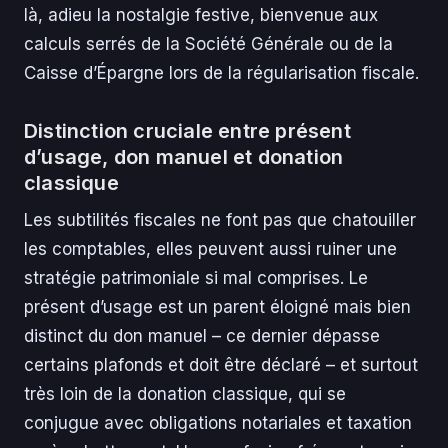
là, adieu la nostalgie festive, bienvenue aux
calculs serrés de la Société Générale ou de la
Caisse d’Épargne lors de la régularisation fiscale.
Distinction cruciale entre présent
d’usage, don manuel et donation
classique
Les subtilités fiscales ne font pas que chatouiller
les comptables, elles peuvent aussi ruiner une
stratégie patrimoniale si mal comprises. Le
présent d’usage est un parent éloigné mais bien
distinct du don manuel – ce dernier dépasse
certains plafonds et doit être déclaré – et surtout
très loin de la donation classique, qui se
conjugue avec obligations notariales et taxation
════════════════
Task -> Please write out all the data again word for word, but not the pictures.

Exercise output ->
là, adieu la nostalgie festive, bienvenue aux
calculs serrés de la Société Générale ou de la
Caisse d’Épargne lors de la régularisation fiscale.
Distinction cruciale entre présent
d’usage, don manuel et donation
classique
Les subtilités fiscales ne font pas que chatouiller
les comptables, elles peuvent aussi ruiner une
stratégie patrimoniale si mal comprises. Le
présent d’usage est un parent éloigné mais bien
distinct du don manuel – ce dernier dépasse
certains plafonds et doit être déclaré – et surtout
très loin de la donation classique, qui se
conjugue avec obligations notariales et taxation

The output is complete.